Valentina se mantenía despierta a duras penas. Sabía que aquello era muy importante: al fin estaban estrechando el círculo. Todos estaban muy nerviosos, excitados, los nervios a flor de piel. Después de lo que les había contado Concha Fraga, todos los datos apuntaban a que el Artista era el hijo de Pedro Mendiluce. David, el mismo nombre que el pintor revolucionario. No podía ser casualidad. Un hijo repudiado y despreciado que clamaba venganza. Necesitaba comer algo y dormir. Y necesitaba sobre todo sacar del hospital a su padre y llevarlo a casa. Llevaba todo el día allí metido. Freddy estaba ya fuera de peligro, y no quería que pasase la noche en la incomodidad de aquella habitación.

Cuando vio entrar a Velasco y a Bodelón con la cámara en la mano y un gesto de victoria, esbozó una ligera sonrisa. En cuanto viese las fotografías, se iría inmediatamente a recoger a su padre y luego se metería en la cama para dormir diez horas seguidas. El lunes iba a ser un día muy duro.

* * *

Irina salió de su cama con sigilo y vio por el pasillo a Valentina con su padre. Sin duda se iban para casa ya. Eran las diez de la noche. La inspectora había pasado a verla un rato antes para cerciorarse de que seguía bien. Nunca había simpatizado con la hermana de Freddy, pero todo había cambiado. Esperó hasta que cogieron el ascensor y se puso una bata de Valentina que le había llevado el padre de Freddy. Luego se escabulló hasta la habitación.

Freddy estaba incorporado en las almohadas, la piel blanca y fina del rostro, pálida como la de un romántico, se confundía con el color de la sábana. Aún tenía el semblante descompuesto. Iba a ponerse los cascos para escuchar música cuando vio a su novia, que le hacía gestos desde la puerta. Le habían dicho que no se levantase, solo para ir al baño. Pero él se sentía mucho mejor, ya recuperado. Se levantó con rapidez, asegurándose de que la enfermera no los veía.

—Vamos a la escalera de incendios. Allí no nos verá nadie, estaremos solos. —Irina lo agarró del brazo y tiró de él hacia la salida de emergencia que estaba al fondo, al lado de la sala de espera. En cuanto se cerró la puerta, lo besó con pasión.

Freddy la agarró por la cintura y respondió al beso con toda su alma.

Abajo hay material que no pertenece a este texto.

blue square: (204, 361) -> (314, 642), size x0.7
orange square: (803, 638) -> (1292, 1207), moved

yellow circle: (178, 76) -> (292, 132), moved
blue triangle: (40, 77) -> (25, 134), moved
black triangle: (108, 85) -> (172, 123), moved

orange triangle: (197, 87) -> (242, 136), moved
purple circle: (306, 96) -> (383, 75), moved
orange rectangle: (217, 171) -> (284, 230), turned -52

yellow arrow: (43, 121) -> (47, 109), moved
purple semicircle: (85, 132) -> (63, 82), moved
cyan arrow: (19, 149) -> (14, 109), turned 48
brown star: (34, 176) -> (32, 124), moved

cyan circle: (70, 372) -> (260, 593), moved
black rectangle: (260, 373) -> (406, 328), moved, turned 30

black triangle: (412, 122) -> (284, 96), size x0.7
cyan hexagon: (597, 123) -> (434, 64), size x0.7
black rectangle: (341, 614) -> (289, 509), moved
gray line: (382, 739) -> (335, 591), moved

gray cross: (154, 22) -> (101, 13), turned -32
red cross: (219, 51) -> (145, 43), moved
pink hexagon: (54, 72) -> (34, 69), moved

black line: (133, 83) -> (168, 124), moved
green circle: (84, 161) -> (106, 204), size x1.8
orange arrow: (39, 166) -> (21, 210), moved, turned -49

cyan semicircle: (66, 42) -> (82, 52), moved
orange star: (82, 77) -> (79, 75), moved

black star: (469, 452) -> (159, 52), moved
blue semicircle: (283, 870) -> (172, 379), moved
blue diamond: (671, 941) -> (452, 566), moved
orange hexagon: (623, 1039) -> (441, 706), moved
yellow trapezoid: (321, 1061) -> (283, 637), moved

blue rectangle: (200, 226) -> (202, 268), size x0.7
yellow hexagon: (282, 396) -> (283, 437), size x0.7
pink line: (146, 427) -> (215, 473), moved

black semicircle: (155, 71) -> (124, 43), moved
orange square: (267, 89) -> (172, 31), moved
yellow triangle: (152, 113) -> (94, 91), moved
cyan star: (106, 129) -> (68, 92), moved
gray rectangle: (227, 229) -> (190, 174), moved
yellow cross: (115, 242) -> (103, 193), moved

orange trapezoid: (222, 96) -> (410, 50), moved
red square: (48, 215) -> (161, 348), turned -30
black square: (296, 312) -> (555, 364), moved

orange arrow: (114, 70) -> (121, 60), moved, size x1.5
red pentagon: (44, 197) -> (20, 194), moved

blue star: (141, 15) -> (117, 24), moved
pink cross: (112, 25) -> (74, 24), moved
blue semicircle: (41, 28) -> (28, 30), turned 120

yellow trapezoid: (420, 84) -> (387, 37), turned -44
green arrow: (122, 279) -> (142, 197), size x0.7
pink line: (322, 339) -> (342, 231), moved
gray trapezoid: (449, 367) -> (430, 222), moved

Irina le acarició la mejilla con ternura. Luego susurró.

—Perdóname, Freddy. Por mi culpa casi te matan. Soy una maldición para ti. Tienes que odiarme a muerte… Perdona, por favor.

—Irina, no es tu culpa. —Volvió a besarla con ternura adolescente—. ¡No, amor, cállate! Perdóname tú a mí. He sido tan injusto contigo… Nunca me lo perdonaré. No sabía lo que pasaba hasta ahora… —Freddy la sentó en las escaleras con cariño y luego se acomodó a su lado. La apretó contra su pecho y le acarició el cabello.

—Nunca nos separaremos, Irina. Nunca. Lo juro.

Volvió a besarla, acariciando sus labios con absoluta entrega.

En su apasionamiento no vieron que la puerta se abría con sigilo. La enfermera esbozó una sonrisa cuando los vio semidesnudos y abrazados, apoyados contra la pared, unidos en un abrazo interminable.

Luego cerró la puerta con cuidado.

«Todos hemos sido jóvenes alguna vez», se dijo mientras se alejaba sonriendo.